# Task item:
Report only the number of lines in the records that contain the word "Total".

Dataset entries
━━━━━━━━━━━━━━━━━━━━━━━━━━━━━━
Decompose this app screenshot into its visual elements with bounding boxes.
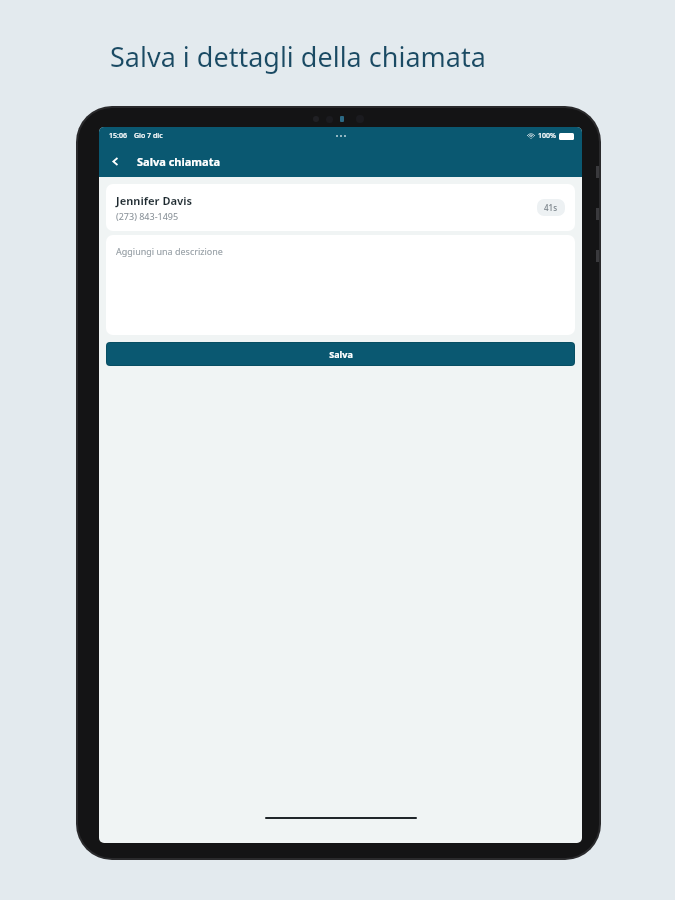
staticText: Salva (329, 348, 353, 360)
staticText: 15:06 (109, 131, 127, 141)
staticText: Aggiungi una descrizione (116, 245, 223, 257)
staticText: 41s (544, 202, 558, 213)
staticText: Gio 7 dic (134, 131, 163, 141)
button[interactable]: Jennifer Davis (106, 184, 575, 231)
staticText: Salva i dettagli della chiamata (110, 38, 486, 75)
staticText: (273) 843-1495 (116, 210, 179, 222)
button[interactable]: Salva (107, 343, 574, 365)
button[interactable]: Aggiungi una descrizione (106, 235, 575, 335)
staticText: Salva chiamata (137, 154, 221, 169)
staticText: Jennifer Davis (116, 193, 193, 208)
button[interactable]: Back (99, 150, 129, 173)
staticText: 100% (538, 131, 556, 141)
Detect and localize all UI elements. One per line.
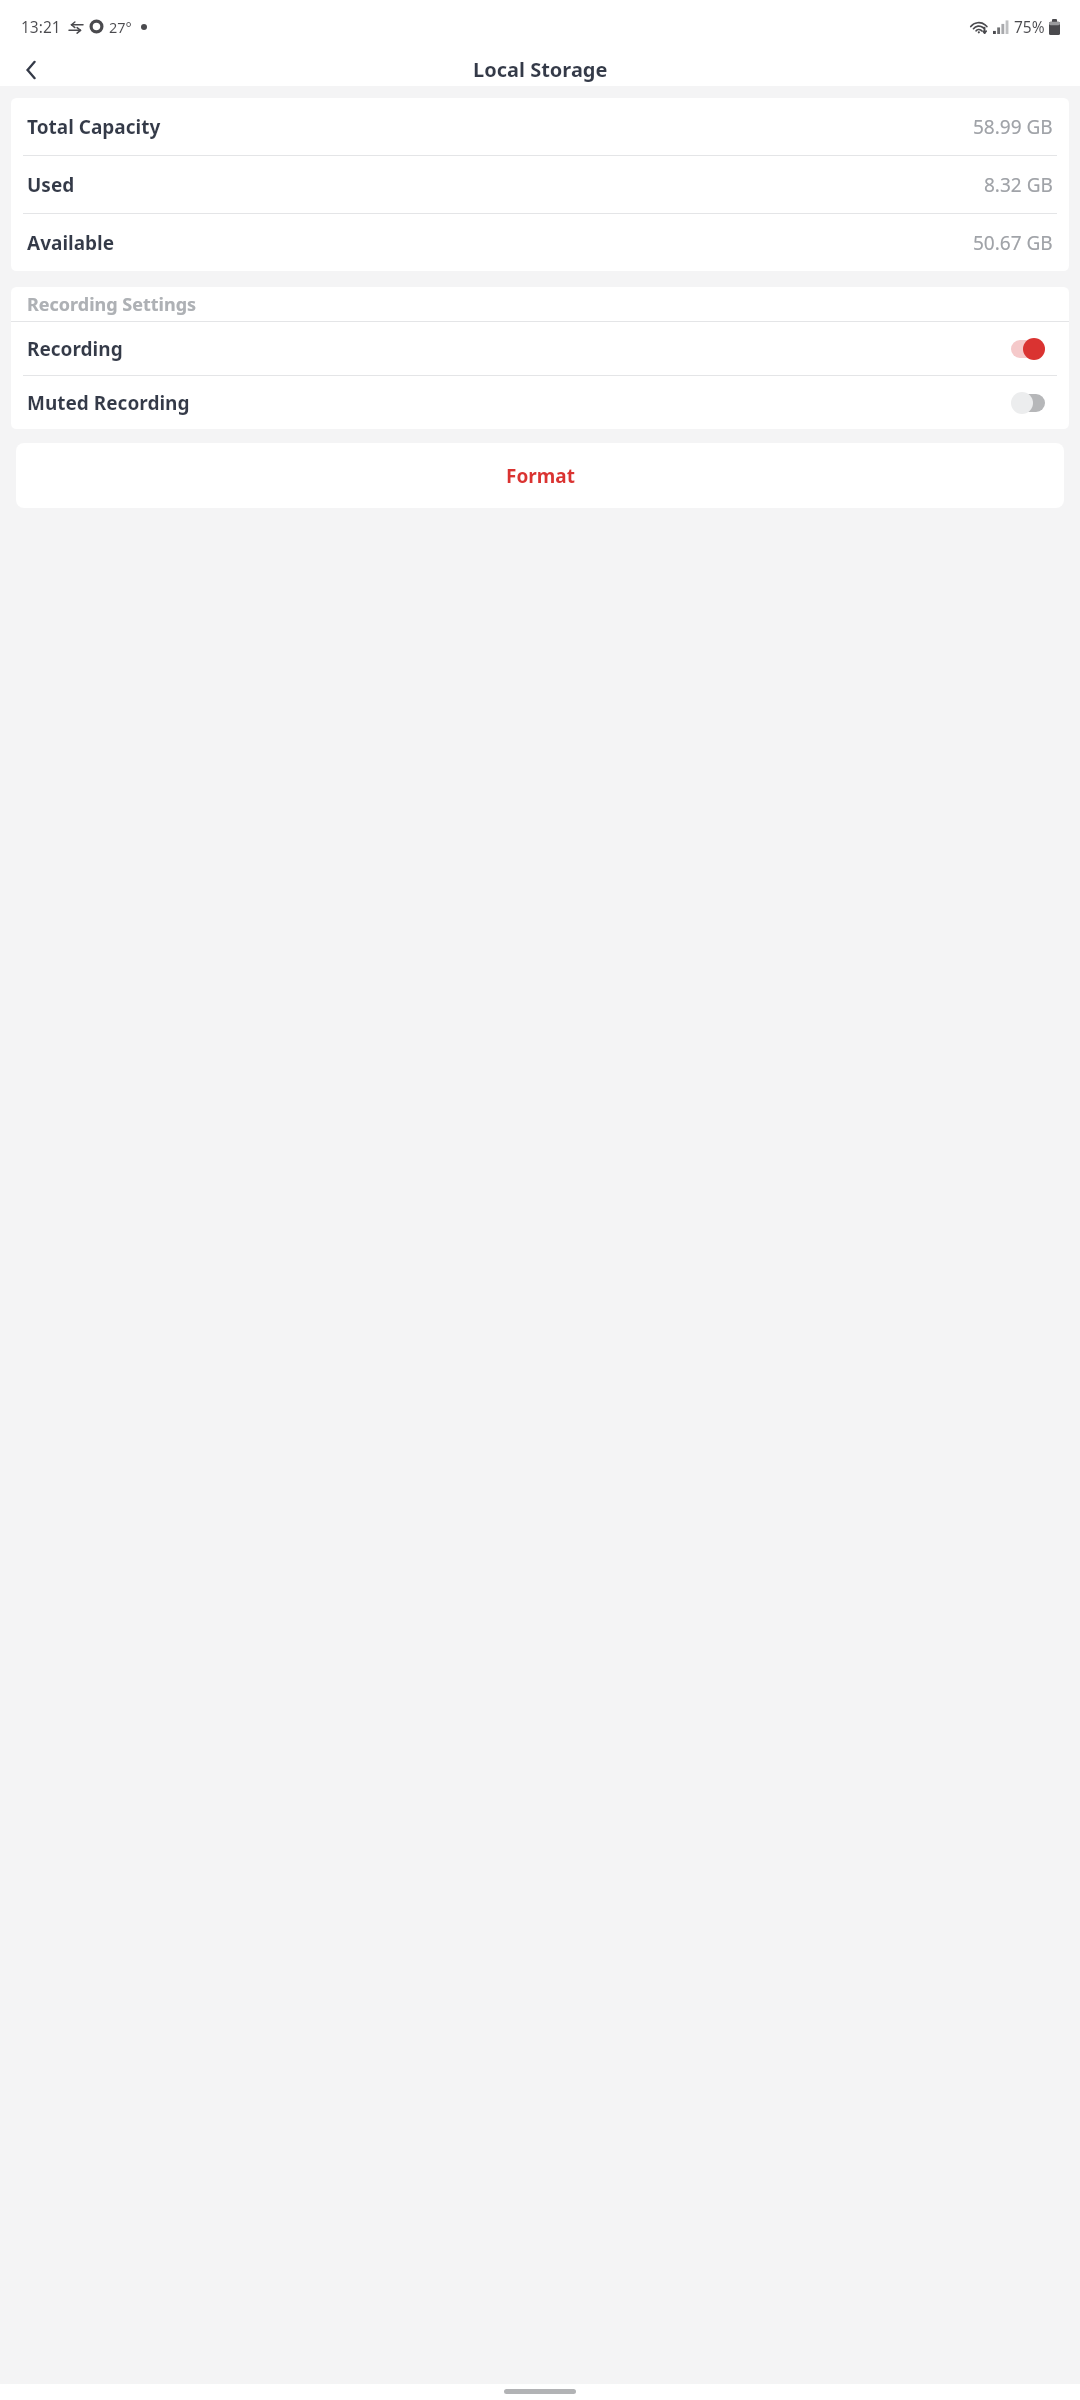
staticText: 50.67 GB (973, 230, 1053, 256)
button[interactable]: Recording (11, 322, 1069, 375)
button[interactable]: Back (8, 53, 56, 86)
staticText: 75% (1014, 16, 1045, 37)
button[interactable]: Off (1011, 392, 1045, 414)
staticText: 13:21 (21, 16, 61, 37)
staticText: Local Storage (473, 56, 608, 83)
staticText: Recording Settings (27, 292, 197, 317)
staticText: 27° (109, 17, 132, 37)
button[interactable]: On (1011, 338, 1045, 360)
staticText: Available (27, 230, 115, 256)
button[interactable]: Total Capacity (11, 98, 1069, 155)
staticText: Total Capacity (27, 114, 161, 140)
staticText: Format (506, 463, 575, 489)
button[interactable]: Available (11, 214, 1069, 271)
staticText: Muted Recording (27, 390, 190, 416)
staticText: Used (27, 172, 75, 198)
staticText: 58.99 GB (973, 114, 1053, 140)
button[interactable]: Muted Recording (11, 376, 1069, 429)
staticText: 8.32 GB (984, 172, 1053, 198)
staticText: Recording (27, 336, 123, 362)
button[interactable]: Used (11, 156, 1069, 213)
button[interactable]: Format (16, 443, 1064, 508)
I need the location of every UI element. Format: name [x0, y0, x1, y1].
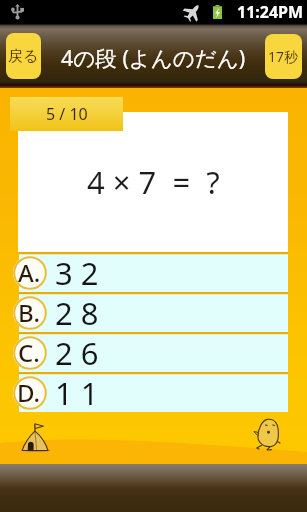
━━━━━━━━━━━━━━━━━━━━━━━━━━━━━━
# Answer to this problem:
2